Interestingly, we found that 86% of ICD patients had baseline intracellular magnesium deficiency but no deficiency in other intracellular ions or a deficiency in serum magnesium. This is even greater than in our preliminary trial but may be expected since the severity of cardiovascular disease in this population was more extensive. Treating this deficiency with magnesium L-lactate led to a nonsignificant 16% reduction in ICD therapy but without recruiting enough patients and having many other patients truncating their therapy duration, there were not enough patients experiencing ICD therapy to truly evaluate the effectiveness of therapy. Since we did not reduce ICD therapy occurrence significantly, we would not have anticipated an impact of HrQoL either. Magnesium Lactate had minimal effect in changes in HrQoL compared with placebo over the 24 week study period in our trial.

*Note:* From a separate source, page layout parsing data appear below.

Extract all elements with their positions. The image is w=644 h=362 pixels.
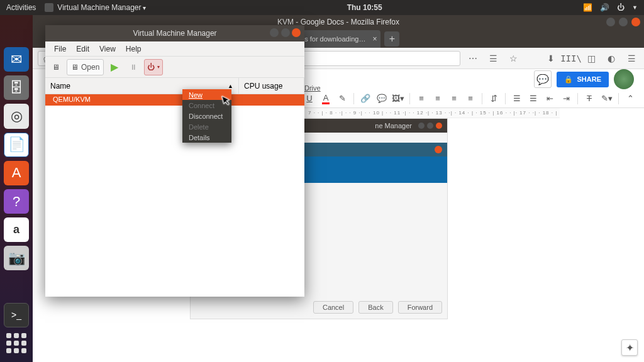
launcher-amazon[interactable]: a xyxy=(4,217,29,242)
power-icon: ⏻ xyxy=(147,63,155,72)
user-avatar[interactable] xyxy=(614,69,634,89)
highlight-button[interactable]: ✎ xyxy=(335,91,350,106)
nested-back-button: Back xyxy=(358,301,392,314)
wifi-indicator-icon[interactable]: 📶 xyxy=(583,3,592,12)
decrease-indent-button[interactable]: ⇤ xyxy=(542,91,557,106)
pause-button[interactable]: ⏸ xyxy=(125,59,142,75)
menu-edit[interactable]: Edit xyxy=(71,45,94,53)
shopping-bag-icon: A xyxy=(12,165,21,181)
insert-link-button[interactable]: 🔗 xyxy=(358,91,373,106)
align-justify-button[interactable]: ≡ xyxy=(463,91,478,106)
clock[interactable]: Thu 10:55 xyxy=(146,3,583,12)
vmm-window-controls xyxy=(270,28,301,39)
ctx-disconnect[interactable]: Disconnect xyxy=(182,111,231,121)
reader-mode-icon[interactable]: ☰ xyxy=(486,51,501,66)
show-applications-button[interactable] xyxy=(4,331,29,356)
firefox-window-controls xyxy=(606,18,640,26)
launcher-rhythmbox[interactable]: ◎ xyxy=(4,104,29,128)
thunderbird-icon: ✉ xyxy=(11,52,22,68)
gdocs-format-toolbar: U A ✎ 🔗 💬 🖼▾ ≡ ≡ ≡ ≡ ⇵ ☰ ☰ ⇤ ⇥ T ✎▾ ⌃ xyxy=(296,89,644,108)
gdocs-ruler[interactable]: 7 · · | · 8 · ·| · · 9 ·| · · 10 | · · 1… xyxy=(306,108,560,118)
open-button[interactable]: 🖥Open xyxy=(67,59,104,75)
vmm-toolbar: 🖥 🖥Open ▶ ⏸ ⏻ xyxy=(45,57,304,78)
editing-mode-button[interactable]: ✎▾ xyxy=(599,91,614,106)
document-icon: 📄 xyxy=(8,136,25,153)
new-tab-button[interactable]: + xyxy=(384,31,399,47)
launcher-files[interactable]: 🗄 xyxy=(4,75,29,100)
maximize-button[interactable] xyxy=(281,28,290,37)
comments-button[interactable]: 💬 xyxy=(534,70,552,88)
collapse-toolbar-button[interactable]: ⌃ xyxy=(623,91,638,106)
menu-help[interactable]: Help xyxy=(121,45,147,53)
maximize-button[interactable] xyxy=(619,18,628,26)
close-button[interactable] xyxy=(292,28,301,37)
share-label: SHARE xyxy=(577,75,601,83)
close-button[interactable] xyxy=(631,18,640,26)
monitor-icon: 🖥 xyxy=(52,63,60,72)
play-icon: ▶ xyxy=(111,61,118,73)
launcher-help[interactable]: ? xyxy=(4,189,29,214)
downloads-icon[interactable]: ⬇ xyxy=(543,51,558,66)
pause-icon: ⏸ xyxy=(130,63,137,72)
comment-icon: 💬 xyxy=(536,74,549,85)
sort-ascending-icon: ▲ xyxy=(228,83,233,89)
volume-indicator-icon[interactable]: 🔊 xyxy=(600,3,609,12)
help-icon: ? xyxy=(13,194,20,210)
sidebar-icon[interactable]: ◫ xyxy=(584,51,599,66)
connection-row-qemu[interactable]: QEMU/KVM xyxy=(45,94,304,106)
library-icon[interactable]: III\ xyxy=(564,51,579,66)
system-menu-chevron-icon[interactable]: ▼ xyxy=(632,4,638,11)
bulleted-list-button[interactable]: ☰ xyxy=(526,91,541,106)
launcher-screenshot[interactable]: 📷 xyxy=(4,246,29,270)
shutdown-button[interactable]: ⏻ xyxy=(144,59,163,75)
vmm-menubar: File Edit View Help xyxy=(45,41,304,57)
launcher-terminal[interactable]: >_ xyxy=(4,303,29,327)
numbered-list-button[interactable]: ☰ xyxy=(509,91,525,106)
new-vm-button[interactable]: 🖥 xyxy=(48,59,64,75)
camera-icon: 📷 xyxy=(8,250,25,266)
vmm-list-header: Name ▲ CPU usage xyxy=(45,78,304,94)
minimize-button[interactable] xyxy=(606,18,615,26)
explore-button[interactable]: ✦ xyxy=(621,339,638,356)
menu-view[interactable]: View xyxy=(94,45,121,53)
vmm-connection-list[interactable]: QEMU/KVM xyxy=(45,94,304,297)
app-menu[interactable]: Virtual Machine Manager xyxy=(57,3,146,12)
launcher-software[interactable]: A xyxy=(4,161,29,185)
amazon-icon: a xyxy=(13,223,19,236)
align-center-button[interactable]: ≡ xyxy=(430,91,445,106)
gnome-top-bar: Activities Virtual Machine Manager Thu 1… xyxy=(0,0,644,15)
column-cpu[interactable]: CPU usage xyxy=(239,78,304,94)
power-indicator-icon[interactable]: ⏻ xyxy=(617,3,625,12)
clear-formatting-button[interactable]: T xyxy=(582,91,597,106)
share-button[interactable]: 🔒 SHARE xyxy=(557,72,609,87)
text-color-button[interactable]: A xyxy=(318,91,333,106)
music-icon: ◎ xyxy=(11,108,23,124)
menu-file[interactable]: File xyxy=(49,45,71,53)
line-spacing-button[interactable]: ⇵ xyxy=(486,91,501,106)
pocket-icon[interactable]: ◐ xyxy=(604,51,619,66)
open-label: Open xyxy=(81,63,99,72)
insert-comment-button[interactable]: 💬 xyxy=(374,91,389,106)
vmm-titlebar[interactable]: Virtual Machine Manager xyxy=(45,25,304,41)
run-button[interactable]: ▶ xyxy=(106,59,123,75)
tab-close-icon[interactable]: × xyxy=(372,35,377,43)
column-name-label: Name xyxy=(50,82,70,90)
files-icon: 🗄 xyxy=(9,80,23,96)
nested-dialog-footer: Cancel Back Forward xyxy=(313,301,442,314)
minimize-button[interactable] xyxy=(270,28,279,37)
vmm-title: Virtual Machine Manager xyxy=(133,29,216,38)
align-right-button[interactable]: ≡ xyxy=(447,91,462,106)
terminal-icon: >_ xyxy=(11,310,21,320)
increase-indent-button[interactable]: ⇥ xyxy=(558,91,574,106)
align-left-button[interactable]: ≡ xyxy=(414,91,429,106)
ctx-details[interactable]: Details xyxy=(182,132,231,143)
launcher-writer[interactable]: 📄 xyxy=(4,133,29,157)
more-actions-icon[interactable]: ⋯ xyxy=(465,51,480,66)
monitor-icon: 🖥 xyxy=(71,63,79,72)
insert-image-button[interactable]: 🖼▾ xyxy=(391,91,406,106)
lock-icon: 🔒 xyxy=(564,75,573,84)
launcher-thunderbird[interactable]: ✉ xyxy=(4,47,29,72)
bookmark-star-icon[interactable]: ☆ xyxy=(506,51,521,66)
hamburger-menu-icon[interactable]: ☰ xyxy=(624,51,639,66)
activities-button[interactable]: Activities xyxy=(6,3,36,12)
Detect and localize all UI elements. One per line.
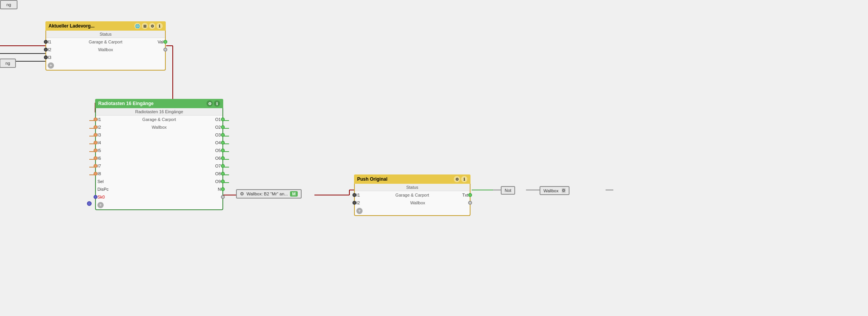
port-sk0-right bbox=[221, 195, 225, 199]
port-radio-o5-right bbox=[221, 149, 225, 152]
info-icon[interactable]: ℹ bbox=[156, 23, 163, 29]
info-icon-radio[interactable]: ℹ bbox=[214, 100, 220, 107]
port-radio-n-right bbox=[221, 187, 225, 191]
port-radio-o7-right bbox=[221, 164, 225, 168]
svg-point-35 bbox=[87, 202, 91, 205]
port-radio-o3-right bbox=[221, 133, 225, 137]
port-val-right bbox=[163, 40, 167, 44]
radio-row-sel: Sel O9 bbox=[96, 178, 222, 185]
port-radio-i6-left bbox=[94, 156, 97, 160]
port-radio-o9-right bbox=[221, 180, 225, 183]
node-push-original: Push Original ⚙ ℹ Status I1 Garage & Car… bbox=[354, 174, 470, 216]
port-radio-o6-right bbox=[221, 156, 225, 160]
grid-icon[interactable]: ⊞ bbox=[142, 23, 148, 29]
port-radio-o1-right bbox=[221, 117, 225, 121]
push-title: Push Original bbox=[357, 176, 387, 182]
radio-row-i7: I7 O7 bbox=[96, 162, 222, 170]
not-label: Not bbox=[505, 188, 511, 193]
aktueller-subtitle: Status bbox=[46, 31, 165, 38]
port-i1-left bbox=[44, 40, 48, 44]
wallbox-middle-label: Wallbox: B2 "Mr" an... bbox=[247, 192, 288, 196]
port-push-txt-right bbox=[468, 193, 472, 197]
radio-row-i4: I4 O4 bbox=[96, 139, 222, 147]
push-row-i2: I2 Wallbox bbox=[355, 199, 470, 207]
aktueller-row-i2: I2 Wallbox bbox=[46, 46, 165, 54]
svg-text:ng: ng bbox=[5, 61, 10, 66]
aktueller-add-button[interactable]: + bbox=[48, 62, 54, 69]
gear-icon-radio[interactable]: ⚙ bbox=[207, 100, 213, 107]
aktueller-row-i1: I1 Garage & Carport Val bbox=[46, 38, 165, 46]
label-i3: I3 bbox=[48, 55, 59, 60]
gear-icon-wallbox-final[interactable]: ⚙ bbox=[562, 188, 566, 193]
aktueller-title: Aktueller Ladevorg... bbox=[49, 23, 95, 29]
center-i1: Garage & Carport bbox=[59, 40, 153, 44]
radio-row-i8: I8 O8 bbox=[96, 170, 222, 178]
radio-row-sk0: Sk0 bbox=[96, 193, 222, 201]
aktueller-footer: + bbox=[46, 61, 165, 70]
globe-icon[interactable]: 🌐 bbox=[134, 23, 141, 29]
gear-icon[interactable]: ⚙ bbox=[149, 23, 155, 29]
gear-icon-wallbox-middle: ⚙ bbox=[240, 191, 244, 197]
label-i2: I2 bbox=[48, 47, 59, 52]
node-radiotasten: Radiotasten 16 Eingänge ⚙ ℹ Radiotasten … bbox=[95, 99, 223, 210]
wallbox-final-box[interactable]: Wallbox ⚙ bbox=[540, 186, 569, 195]
port-push-i2-left bbox=[352, 201, 356, 205]
right-i1: Val bbox=[153, 40, 163, 44]
push-header: Push Original ⚙ ℹ bbox=[354, 174, 470, 184]
push-add-button[interactable]: + bbox=[356, 208, 363, 214]
port-sk0-left bbox=[94, 195, 97, 199]
svg-rect-3 bbox=[0, 59, 16, 67]
port-radio-o4-right bbox=[221, 141, 225, 145]
radiotasten-title: Radiotasten 16 Eingänge bbox=[98, 101, 154, 106]
partial-box: ng bbox=[0, 0, 17, 9]
radiotasten-footer: + bbox=[96, 201, 222, 209]
wallbox-middle-node[interactable]: ⚙ Wallbox: B2 "Mr" an... M bbox=[236, 189, 302, 199]
not-box[interactable]: Not bbox=[501, 186, 515, 195]
node-aktueller: Aktueller Ladevorg... 🌐 ⊞ ⚙ ℹ Status I1 … bbox=[45, 21, 166, 71]
radio-row-i5: I5 O5 bbox=[96, 147, 222, 154]
aktueller-header: Aktueller Ladevorg... 🌐 ⊞ ⚙ ℹ bbox=[45, 21, 166, 31]
wallbox-final-label: Wallbox bbox=[543, 188, 559, 193]
radio-row-i2: I2 Wallbox O2 bbox=[96, 123, 222, 131]
push-row-i1: I1 Garage & Carport Txt bbox=[355, 191, 470, 199]
center-i2: Wallbox bbox=[59, 47, 153, 52]
port-radio-i7-left bbox=[94, 164, 97, 168]
wallbox-middle-badge: M bbox=[290, 191, 297, 197]
label-i1: I1 bbox=[48, 40, 59, 44]
radiotasten-header: Radiotasten 16 Eingänge ⚙ ℹ bbox=[95, 99, 223, 108]
port-radio-i5-left bbox=[94, 149, 97, 152]
port-radio-i8-left bbox=[94, 172, 97, 176]
push-footer: + bbox=[355, 207, 470, 215]
port-i2-left bbox=[44, 48, 48, 52]
port-i2-right bbox=[163, 48, 167, 52]
radio-row-dispc: DisPc N bbox=[96, 185, 222, 193]
port-radio-o8-right bbox=[221, 172, 225, 176]
radiotasten-add-button[interactable]: + bbox=[97, 202, 104, 208]
push-subtitle: Status bbox=[355, 184, 470, 191]
port-push-i2-right bbox=[468, 201, 472, 205]
radio-row-i6: I6 O6 bbox=[96, 154, 222, 162]
port-radio-o2-right bbox=[221, 125, 225, 129]
radiotasten-subtitle: Radiotasten 16 Eingänge bbox=[96, 108, 222, 116]
aktueller-row-i3: I3 bbox=[46, 54, 165, 61]
port-radio-i3-left bbox=[94, 133, 97, 137]
radio-row-i3: I3 O3 bbox=[96, 131, 222, 139]
radio-row-i1: I1 Garage & Carport O1 bbox=[96, 116, 222, 123]
gear-icon-push[interactable]: ⚙ bbox=[454, 176, 460, 182]
port-radio-i4-left bbox=[94, 141, 97, 145]
port-radio-i2-left bbox=[94, 125, 97, 129]
port-i3-left bbox=[44, 55, 48, 59]
info-icon-push[interactable]: ℹ bbox=[461, 176, 467, 182]
port-radio-i1-left bbox=[94, 117, 97, 121]
port-push-i1-left bbox=[352, 193, 356, 197]
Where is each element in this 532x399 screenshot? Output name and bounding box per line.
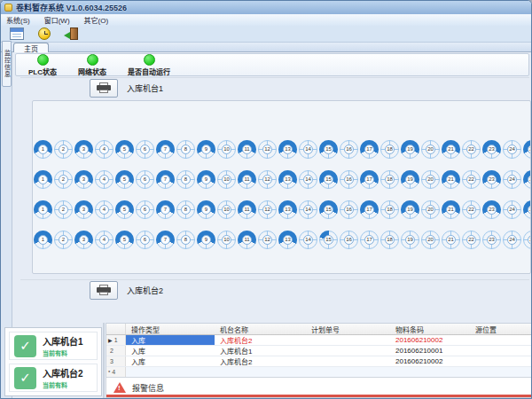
roll-slot[interactable]: 3	[74, 200, 93, 219]
roll-slot[interactable]: 19	[401, 140, 419, 159]
roll-slot[interactable]: 10	[217, 170, 236, 189]
row-header-cell[interactable]: ▶1	[106, 335, 126, 345]
roll-slot[interactable]: 2	[54, 170, 73, 189]
roll-slot[interactable]: 22	[462, 231, 481, 249]
table-row[interactable]: 3入库入库机台2201606210002	[106, 356, 532, 367]
roll-slot[interactable]: 1	[34, 200, 52, 219]
roll-slot[interactable]: 17	[360, 140, 379, 159]
roll-slot[interactable]: 12	[258, 231, 277, 249]
roll-slot[interactable]: 18	[380, 170, 399, 189]
roll-slot[interactable]: 20	[421, 170, 440, 189]
cell-machine[interactable]: 入库机台1	[215, 346, 306, 356]
roll-slot[interactable]: 5	[115, 200, 134, 219]
roll-slot[interactable]: 16	[340, 170, 358, 189]
menu-item[interactable]: 系统(S)	[6, 15, 30, 25]
roll-slot[interactable]: 25	[523, 140, 531, 159]
roll-slot[interactable]: 21	[442, 140, 460, 159]
roll-slot[interactable]: 8	[176, 231, 195, 249]
roll-slot[interactable]: 24	[503, 170, 521, 189]
roll-slot[interactable]: 11	[238, 170, 256, 189]
roll-slot[interactable]: 8	[176, 170, 195, 189]
roll-slot[interactable]: 7	[156, 200, 175, 219]
roll-slot[interactable]: 4	[95, 200, 113, 219]
column-header[interactable]: 机台名称	[215, 324, 306, 334]
cell-op[interactable]: 入库	[126, 346, 215, 356]
roll-slot[interactable]: 18	[380, 231, 399, 249]
roll-slot[interactable]: 18	[380, 140, 399, 159]
roll-slot[interactable]: 1	[34, 170, 52, 189]
cell-src[interactable]	[470, 356, 532, 366]
cell-src[interactable]	[470, 335, 532, 345]
roll-slot[interactable]: 25	[523, 170, 531, 189]
roll-slot[interactable]: 4	[95, 170, 113, 189]
row-header-cell[interactable]: 3	[106, 356, 126, 366]
table-row[interactable]: 2入库入库机台1201606210001	[106, 346, 532, 356]
table-row[interactable]: ▶1入库入库机台2201606210002	[106, 335, 532, 346]
roll-slot[interactable]: 12	[258, 140, 277, 159]
cell-machine[interactable]: 入库机台2	[215, 335, 306, 345]
cell-op[interactable]	[126, 367, 215, 377]
roll-slot[interactable]: 14	[299, 140, 317, 159]
roll-slot[interactable]: 21	[442, 200, 460, 219]
roll-slot[interactable]: 10	[217, 231, 236, 249]
roll-slot[interactable]: 15	[319, 140, 338, 159]
exit-button[interactable]	[63, 27, 81, 42]
machine-card[interactable]: ✓入库机台2当前有料	[9, 364, 98, 392]
cell-machine[interactable]: 入库机台2	[215, 356, 306, 366]
print-button-machine2[interactable]	[90, 281, 118, 300]
roll-slot[interactable]: 9	[197, 231, 215, 249]
roll-slot[interactable]: 3	[74, 170, 93, 189]
roll-slot[interactable]: 4	[95, 140, 113, 159]
roll-slot[interactable]: 23	[482, 140, 501, 159]
cell-src[interactable]	[470, 367, 532, 377]
roll-slot[interactable]: 25	[523, 200, 531, 219]
roll-slot[interactable]: 20	[421, 140, 440, 159]
roll-slot[interactable]: 17	[360, 170, 379, 189]
roll-slot[interactable]: 22	[462, 200, 481, 219]
roll-slot[interactable]: 8	[176, 140, 195, 159]
cell-barcode[interactable]	[390, 367, 470, 377]
roll-slot[interactable]: 13	[278, 200, 297, 219]
roll-slot[interactable]: 3	[74, 140, 93, 159]
cell-plan[interactable]	[306, 367, 390, 377]
roll-slot[interactable]: 7	[156, 140, 175, 159]
roll-slot[interactable]: 8	[176, 200, 195, 219]
roll-slot[interactable]: 24	[503, 231, 521, 249]
clock-button[interactable]	[35, 27, 53, 42]
cell-plan[interactable]	[306, 356, 390, 366]
roll-slot[interactable]: 4	[95, 231, 113, 249]
roll-slot[interactable]: 12	[258, 200, 277, 219]
roll-slot[interactable]: 22	[462, 140, 481, 159]
roll-slot[interactable]: 21	[442, 170, 460, 189]
cell-op[interactable]: 入库	[126, 335, 215, 345]
cell-barcode[interactable]: 201606210001	[390, 346, 470, 356]
roll-slot[interactable]: 9	[197, 140, 215, 159]
roll-slot[interactable]: 11	[238, 140, 256, 159]
roll-slot[interactable]: 11	[238, 231, 256, 249]
roll-slot[interactable]: 12	[258, 170, 277, 189]
roll-slot[interactable]: 6	[136, 231, 154, 249]
roll-slot[interactable]: 19	[401, 231, 419, 249]
roll-slot[interactable]: 5	[115, 231, 134, 249]
roll-slot[interactable]: 6	[136, 170, 154, 189]
column-header[interactable]: 物料条码	[390, 324, 470, 334]
row-header-cell[interactable]: *4	[106, 367, 126, 377]
tab-home[interactable]: 主页	[13, 43, 49, 52]
roll-slot[interactable]: 15	[319, 170, 338, 189]
roll-slot[interactable]: 3	[74, 231, 93, 249]
roll-slot[interactable]: 24	[503, 140, 521, 159]
roll-slot[interactable]: 9	[197, 170, 215, 189]
roll-slot[interactable]: 7	[156, 170, 175, 189]
roll-slot[interactable]: 16	[340, 200, 358, 219]
roll-slot[interactable]: 2	[54, 231, 73, 249]
roll-slot[interactable]: 23	[482, 231, 501, 249]
roll-slot[interactable]: 25	[523, 231, 531, 249]
machine-card[interactable]: ✓入库机台1当前有料	[9, 332, 98, 360]
roll-slot[interactable]: 16	[340, 231, 358, 249]
roll-slot[interactable]: 6	[136, 200, 154, 219]
cell-barcode[interactable]: 201606210002	[390, 356, 470, 366]
cell-barcode[interactable]: 201606210002	[390, 335, 470, 345]
column-header[interactable]: 源位置	[470, 324, 532, 334]
roll-slot[interactable]: 13	[278, 140, 297, 159]
roll-slot[interactable]: 9	[197, 200, 215, 219]
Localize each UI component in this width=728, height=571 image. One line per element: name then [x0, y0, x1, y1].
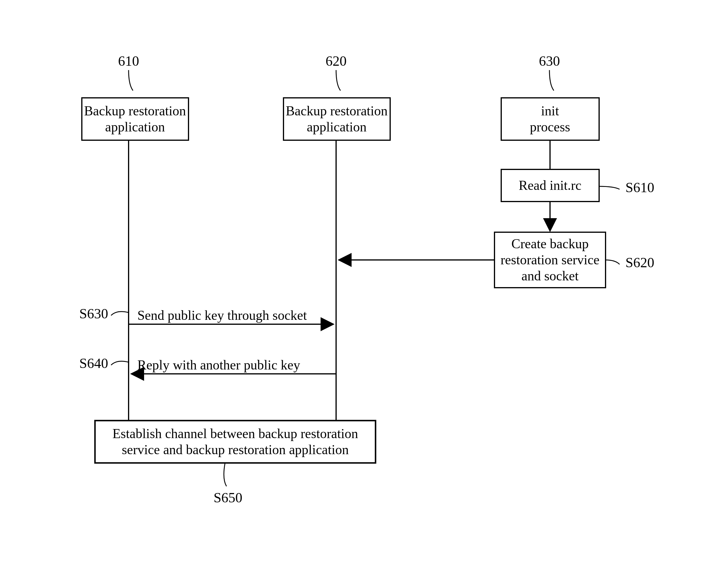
- step-s650-line2: service and backup restoration applicati…: [122, 442, 349, 457]
- actor-right-line2: process: [530, 119, 570, 134]
- step-s620-line2: restoration service: [500, 252, 600, 267]
- step-s630-leader: [111, 312, 128, 316]
- step-s620-id: S620: [625, 255, 654, 270]
- actor-middle-line1: Backup restoration: [286, 103, 388, 118]
- step-s620-line3: and socket: [521, 268, 579, 283]
- actor-left-line1: Backup restoration: [84, 103, 186, 118]
- sequence-diagram: 610 Backup restoration application 620 B…: [0, 0, 728, 571]
- actor-middle-id: 620: [326, 53, 347, 69]
- actor-middle-leader: [336, 70, 341, 91]
- actor-right-line1: init: [541, 103, 559, 118]
- step-s630-id: S630: [79, 306, 108, 321]
- step-s620-line1: Create backup: [512, 236, 588, 251]
- step-s630-text: Send public key through socket: [138, 308, 307, 323]
- actor-middle-line2: application: [307, 119, 366, 134]
- step-s650-line1: Establish channel between backup restora…: [112, 426, 358, 441]
- actor-left-id: 610: [118, 53, 139, 69]
- step-s610-leader: [599, 186, 620, 189]
- actor-right-leader: [549, 70, 554, 91]
- actor-left-line2: application: [105, 119, 165, 134]
- step-s610-text: Read init.rc: [519, 178, 581, 193]
- step-s610-id: S610: [625, 180, 654, 195]
- step-s650-id: S650: [214, 490, 243, 505]
- step-s650-leader: [224, 463, 226, 486]
- step-s640-text: Reply with another public key: [138, 357, 300, 372]
- step-s640-leader: [111, 361, 128, 365]
- step-s620-leader: [606, 260, 620, 264]
- actor-right-id: 630: [539, 53, 560, 69]
- step-s640-id: S640: [79, 355, 108, 371]
- actor-left-leader: [128, 70, 133, 91]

We feel that we were overly aggressive in moving from our pilot trial into this large clinical trial. Had we known that patients would be unwilling to enroll in this trial and not tolerate this large number of tablets, we would have continued to research the impact of lower magnesium L-lactate doses on the intracellular magnesium concentrations in smaller preliminary trials. Perhaps after correcting the deficiency with 48 hours of intensive magnesium therapy, a smaller maintenance dose would be adequate to sustain normal intracellular magnesium concentrations thereafter. Once the minimal dose needed to maintain concentrations was known, we would have brought that into a large clinical trial. Moving forward, we will be evaluating these alternative regimens and still believe in the concept of correcting underlying physiologic mechanisms of arrhythmogenesis versus suppressing them with antiarrhythmic drug therapy.
CONCLUSION
Due to the extensive pill burden of our experimental regimen, recruitment was less than anticipated and drop-out rates were high. In our underpowered trial, a vast majority of patients with ICDs had intracellular magnesium deficiency but oral magnesium L-lactate only nonsignificantly reduced the occurrence of ICD therapies and had little impact on HrQoL. Before this therapy can be investigated further in ICD patients, additional preliminary studies assessing easier-to-tolerate regimens should be conducted.
FUNDING SOURCE
The study was supported by the Hartford Hospital Research Endowment, Hartford, CT and the Patrick and Catherine Weldon Donaghue Medical Research Foundation, West Hartford, CT. Niche Pharmaceuticals, Roanoke, TX provided drug and matching placebo, while Intracellular Diagnostics, Inc., Medford, OR provided intracellular electrolyte determinations.
CONFLICTS OF INTEREST
The authors confirm that this article content has no conflict of interest.
ACKNOWLEDGEMENTS
This study was presented as a poster presentation at the American College of Cardiology 63rd Annual Scientific Sessions on March 29th, 2014 in Washington, DC.